Exercise brief> Locate and copy each line in the data that contains the word "screenshot".
━━━ Given entries ━━━
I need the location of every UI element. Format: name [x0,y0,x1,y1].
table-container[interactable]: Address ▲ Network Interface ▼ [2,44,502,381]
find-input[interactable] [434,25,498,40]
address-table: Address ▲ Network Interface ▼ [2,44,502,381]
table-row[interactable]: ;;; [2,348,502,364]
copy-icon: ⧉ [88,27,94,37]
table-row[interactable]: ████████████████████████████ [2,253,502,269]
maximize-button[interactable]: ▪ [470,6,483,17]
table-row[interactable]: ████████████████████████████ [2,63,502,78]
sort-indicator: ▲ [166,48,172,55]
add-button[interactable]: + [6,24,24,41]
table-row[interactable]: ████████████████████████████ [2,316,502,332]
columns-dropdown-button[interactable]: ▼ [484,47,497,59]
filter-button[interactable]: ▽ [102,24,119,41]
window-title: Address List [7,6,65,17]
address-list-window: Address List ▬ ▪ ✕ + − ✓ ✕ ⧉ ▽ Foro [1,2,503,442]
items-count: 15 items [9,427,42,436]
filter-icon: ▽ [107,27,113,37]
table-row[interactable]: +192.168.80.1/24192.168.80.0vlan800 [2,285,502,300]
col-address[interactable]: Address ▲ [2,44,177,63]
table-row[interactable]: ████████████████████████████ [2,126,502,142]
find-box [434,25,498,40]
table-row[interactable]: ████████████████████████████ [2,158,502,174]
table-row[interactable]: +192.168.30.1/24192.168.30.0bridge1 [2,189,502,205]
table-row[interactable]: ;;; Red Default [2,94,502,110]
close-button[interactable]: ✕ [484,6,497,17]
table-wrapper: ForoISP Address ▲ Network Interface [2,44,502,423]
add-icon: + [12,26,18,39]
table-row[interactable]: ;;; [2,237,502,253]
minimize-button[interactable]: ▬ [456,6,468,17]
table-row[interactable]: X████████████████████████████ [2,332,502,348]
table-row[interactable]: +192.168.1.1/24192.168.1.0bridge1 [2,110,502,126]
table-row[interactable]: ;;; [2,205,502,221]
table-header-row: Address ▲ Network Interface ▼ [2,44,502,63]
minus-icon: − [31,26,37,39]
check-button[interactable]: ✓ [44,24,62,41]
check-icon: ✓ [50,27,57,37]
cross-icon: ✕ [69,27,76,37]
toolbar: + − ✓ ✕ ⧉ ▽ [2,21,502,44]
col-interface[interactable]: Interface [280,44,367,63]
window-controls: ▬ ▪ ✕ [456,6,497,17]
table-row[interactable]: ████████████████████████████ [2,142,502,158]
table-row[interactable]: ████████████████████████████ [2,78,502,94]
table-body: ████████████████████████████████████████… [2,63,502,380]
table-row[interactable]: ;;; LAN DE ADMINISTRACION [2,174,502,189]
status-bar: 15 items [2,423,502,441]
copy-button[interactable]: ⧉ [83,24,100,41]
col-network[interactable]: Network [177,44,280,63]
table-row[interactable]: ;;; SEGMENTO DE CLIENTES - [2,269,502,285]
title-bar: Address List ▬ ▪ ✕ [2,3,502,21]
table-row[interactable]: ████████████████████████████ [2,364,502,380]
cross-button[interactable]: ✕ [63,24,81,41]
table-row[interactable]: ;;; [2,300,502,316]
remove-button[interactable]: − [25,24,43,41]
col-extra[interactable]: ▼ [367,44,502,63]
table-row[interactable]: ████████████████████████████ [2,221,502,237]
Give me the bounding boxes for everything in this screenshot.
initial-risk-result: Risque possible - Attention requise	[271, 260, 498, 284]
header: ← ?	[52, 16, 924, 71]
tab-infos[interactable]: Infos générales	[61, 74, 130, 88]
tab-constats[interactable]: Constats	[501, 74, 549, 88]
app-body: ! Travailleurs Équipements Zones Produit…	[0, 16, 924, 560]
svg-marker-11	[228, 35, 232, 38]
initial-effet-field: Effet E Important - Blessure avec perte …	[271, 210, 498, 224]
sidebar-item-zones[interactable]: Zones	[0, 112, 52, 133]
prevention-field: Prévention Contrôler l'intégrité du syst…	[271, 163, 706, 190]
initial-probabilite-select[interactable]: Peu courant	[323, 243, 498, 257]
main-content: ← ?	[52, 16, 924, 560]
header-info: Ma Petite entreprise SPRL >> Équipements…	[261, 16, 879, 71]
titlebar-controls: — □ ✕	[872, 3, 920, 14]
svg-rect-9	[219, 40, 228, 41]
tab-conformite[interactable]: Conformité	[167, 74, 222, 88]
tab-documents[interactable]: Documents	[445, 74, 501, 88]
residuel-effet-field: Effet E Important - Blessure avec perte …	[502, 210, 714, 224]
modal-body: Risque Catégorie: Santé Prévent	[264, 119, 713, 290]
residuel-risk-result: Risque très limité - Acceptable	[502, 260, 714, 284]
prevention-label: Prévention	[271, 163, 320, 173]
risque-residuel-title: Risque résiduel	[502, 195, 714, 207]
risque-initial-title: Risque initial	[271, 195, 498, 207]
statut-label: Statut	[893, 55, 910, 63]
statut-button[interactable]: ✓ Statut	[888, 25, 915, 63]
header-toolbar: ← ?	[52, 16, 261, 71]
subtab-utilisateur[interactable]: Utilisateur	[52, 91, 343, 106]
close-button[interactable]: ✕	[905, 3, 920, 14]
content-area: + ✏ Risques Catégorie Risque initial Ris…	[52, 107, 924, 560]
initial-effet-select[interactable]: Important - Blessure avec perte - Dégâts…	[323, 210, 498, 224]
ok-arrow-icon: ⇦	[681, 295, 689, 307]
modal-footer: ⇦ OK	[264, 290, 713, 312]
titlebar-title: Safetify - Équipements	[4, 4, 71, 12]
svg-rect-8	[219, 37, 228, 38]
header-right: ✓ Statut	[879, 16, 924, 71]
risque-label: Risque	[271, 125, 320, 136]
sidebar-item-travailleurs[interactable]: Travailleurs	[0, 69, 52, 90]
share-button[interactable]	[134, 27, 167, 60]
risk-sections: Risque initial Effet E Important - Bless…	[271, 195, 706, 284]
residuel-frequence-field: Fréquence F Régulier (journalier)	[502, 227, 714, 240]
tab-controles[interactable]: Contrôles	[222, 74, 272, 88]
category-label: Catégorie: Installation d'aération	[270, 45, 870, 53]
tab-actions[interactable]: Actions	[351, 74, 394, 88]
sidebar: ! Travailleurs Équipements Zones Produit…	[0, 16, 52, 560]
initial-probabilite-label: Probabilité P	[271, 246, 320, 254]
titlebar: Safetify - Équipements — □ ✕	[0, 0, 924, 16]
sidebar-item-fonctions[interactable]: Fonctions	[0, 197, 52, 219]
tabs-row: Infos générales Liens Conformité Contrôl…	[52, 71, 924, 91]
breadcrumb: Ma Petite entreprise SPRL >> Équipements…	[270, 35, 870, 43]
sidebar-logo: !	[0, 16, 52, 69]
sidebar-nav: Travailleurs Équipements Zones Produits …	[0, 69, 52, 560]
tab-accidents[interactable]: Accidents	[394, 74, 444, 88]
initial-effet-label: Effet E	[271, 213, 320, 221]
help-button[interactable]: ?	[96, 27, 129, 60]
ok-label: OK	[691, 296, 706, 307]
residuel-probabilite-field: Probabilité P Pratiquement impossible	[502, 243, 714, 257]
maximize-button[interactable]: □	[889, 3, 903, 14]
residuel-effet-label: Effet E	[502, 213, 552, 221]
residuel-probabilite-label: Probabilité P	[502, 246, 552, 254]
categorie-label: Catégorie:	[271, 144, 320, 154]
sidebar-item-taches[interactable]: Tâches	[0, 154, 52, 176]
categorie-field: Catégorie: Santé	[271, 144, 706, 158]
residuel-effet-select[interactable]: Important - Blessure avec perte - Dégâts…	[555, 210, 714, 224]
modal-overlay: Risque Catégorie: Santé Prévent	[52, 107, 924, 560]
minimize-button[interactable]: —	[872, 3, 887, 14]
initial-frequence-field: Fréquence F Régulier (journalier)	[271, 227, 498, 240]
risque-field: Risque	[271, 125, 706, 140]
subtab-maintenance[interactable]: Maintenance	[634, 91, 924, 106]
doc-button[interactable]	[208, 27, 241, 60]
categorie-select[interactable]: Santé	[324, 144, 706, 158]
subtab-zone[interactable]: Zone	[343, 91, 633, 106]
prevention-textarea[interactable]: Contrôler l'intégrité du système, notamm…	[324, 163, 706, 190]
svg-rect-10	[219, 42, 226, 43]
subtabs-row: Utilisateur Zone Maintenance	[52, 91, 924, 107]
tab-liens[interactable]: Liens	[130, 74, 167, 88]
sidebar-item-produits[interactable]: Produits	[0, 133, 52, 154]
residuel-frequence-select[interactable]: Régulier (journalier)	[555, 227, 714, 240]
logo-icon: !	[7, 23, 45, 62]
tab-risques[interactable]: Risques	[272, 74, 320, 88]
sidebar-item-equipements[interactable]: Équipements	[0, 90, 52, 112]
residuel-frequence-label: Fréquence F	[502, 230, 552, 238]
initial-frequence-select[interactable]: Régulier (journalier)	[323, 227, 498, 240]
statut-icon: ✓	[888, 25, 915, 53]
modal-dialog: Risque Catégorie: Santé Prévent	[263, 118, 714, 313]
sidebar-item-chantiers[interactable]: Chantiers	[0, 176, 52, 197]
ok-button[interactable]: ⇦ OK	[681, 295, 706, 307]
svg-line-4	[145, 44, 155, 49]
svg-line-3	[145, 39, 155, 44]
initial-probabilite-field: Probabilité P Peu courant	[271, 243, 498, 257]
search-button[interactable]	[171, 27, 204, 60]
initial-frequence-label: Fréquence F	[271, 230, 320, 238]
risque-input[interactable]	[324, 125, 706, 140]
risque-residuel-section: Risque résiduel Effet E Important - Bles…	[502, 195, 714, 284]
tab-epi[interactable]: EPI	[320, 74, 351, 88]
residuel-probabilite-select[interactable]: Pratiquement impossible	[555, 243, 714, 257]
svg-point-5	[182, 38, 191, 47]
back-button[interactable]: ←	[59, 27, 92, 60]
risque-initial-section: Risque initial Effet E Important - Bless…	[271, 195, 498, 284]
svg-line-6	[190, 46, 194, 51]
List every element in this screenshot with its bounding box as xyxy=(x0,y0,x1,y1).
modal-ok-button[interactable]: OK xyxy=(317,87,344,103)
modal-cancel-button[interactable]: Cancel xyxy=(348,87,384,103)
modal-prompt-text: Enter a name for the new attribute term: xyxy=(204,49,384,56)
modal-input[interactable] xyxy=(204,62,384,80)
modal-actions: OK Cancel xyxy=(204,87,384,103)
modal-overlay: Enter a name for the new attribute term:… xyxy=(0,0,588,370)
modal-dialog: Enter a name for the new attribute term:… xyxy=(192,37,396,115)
━━━
Your solution>
Give me the bounding boxes for everything in this screenshot.
List every element in this screenshot with its bounding box as xyxy=(x0,y0,x1,y1).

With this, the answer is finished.